BOISE, Idaho -- As part of its DRAM expansion strategy, Micron Technology Inc. today announced it has paid Toshiba Corp. $250 million in cash and issued 1.5 million shares of stock, valued at $45 million, to complete its acquisition of Toshiba's commodity dynamic random-access memory business in Virginia.

Late last year, when the deal was announced, Micron did not release the terms of the planned acquisition, which includes Toshiba's Dominion Semiconductor LLC manufacturing fab in Manassas, Va. (see Dec. 18 story).

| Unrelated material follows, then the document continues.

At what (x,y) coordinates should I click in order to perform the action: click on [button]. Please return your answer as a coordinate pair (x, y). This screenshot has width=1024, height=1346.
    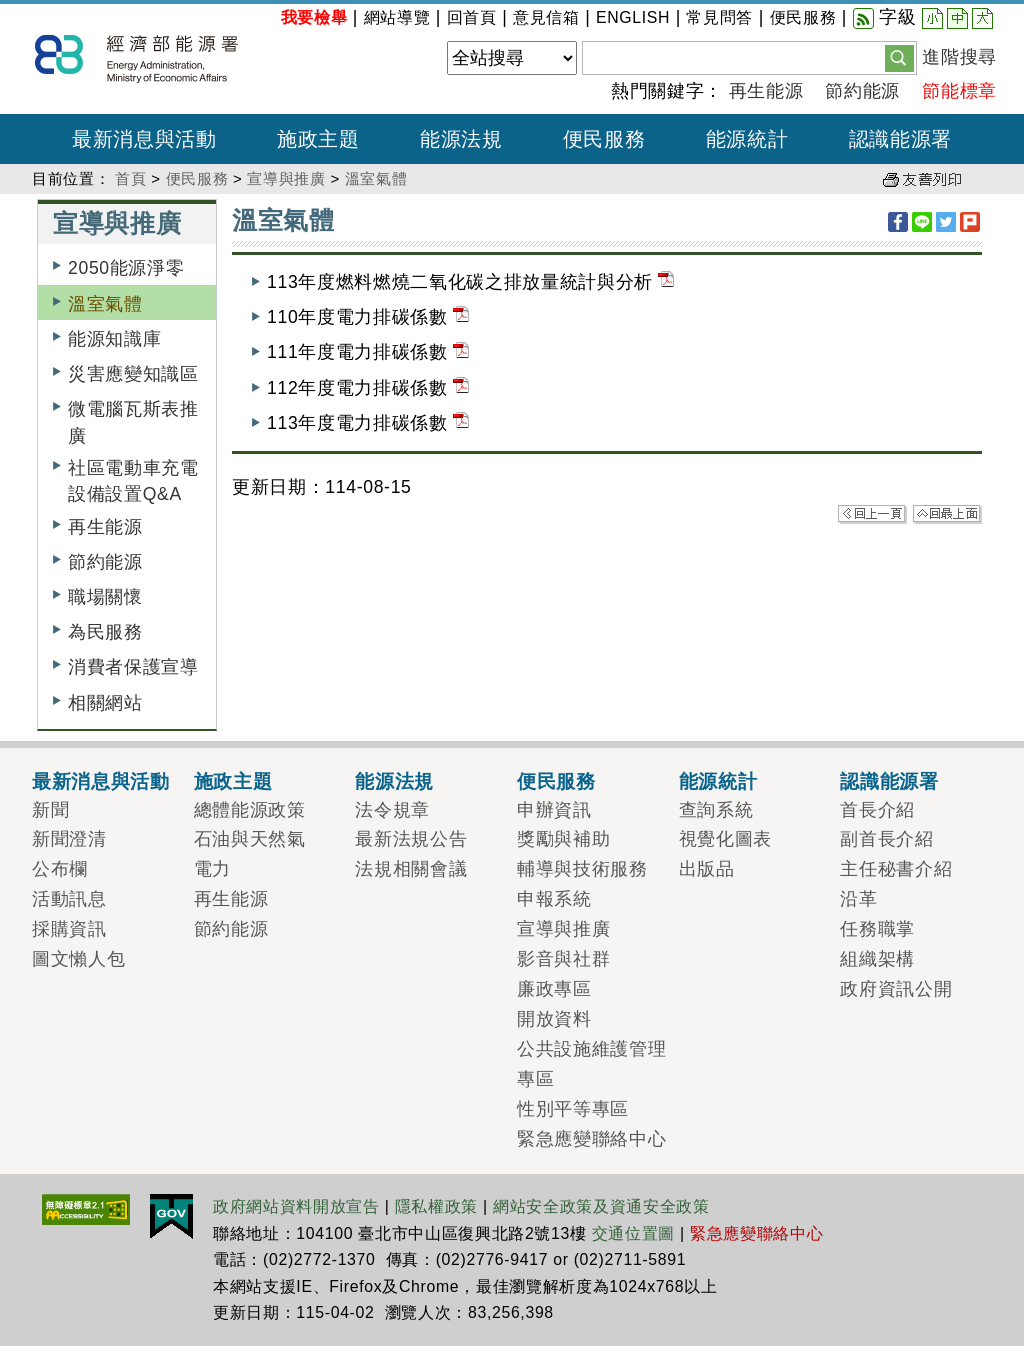
    Looking at the image, I should click on (899, 57).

The completion of the purchase comes after Micron announced today that it has agreed to acquire the memory business of Hynix Semiconductor Inc. for $3.2 billion in stock and a $200 investment in the Korean company's non-memory chip operations (see today's story). The Dominion facility was originally formed as a joint venture between Toshiba and IBM Corp., which began full-scale wafer production in 1997. In 2000, Toshiba purchased IBM's ownership interest.

"The utilization of the Dominion DRAM operations should enable Micron to further leverage our highly-efficient manufacturing model and continue to reduce our cost per wafer," said Steve Appleton, chairman, CEO and president of Micron. "We intend to begin transferring our 0.13-micron manufacturing and process technologies into the Dominion facility as soon as possible and expect the transfer to be completed by the end of 2002.

"Market conditions will determine subsequent manufacturing plans," he added.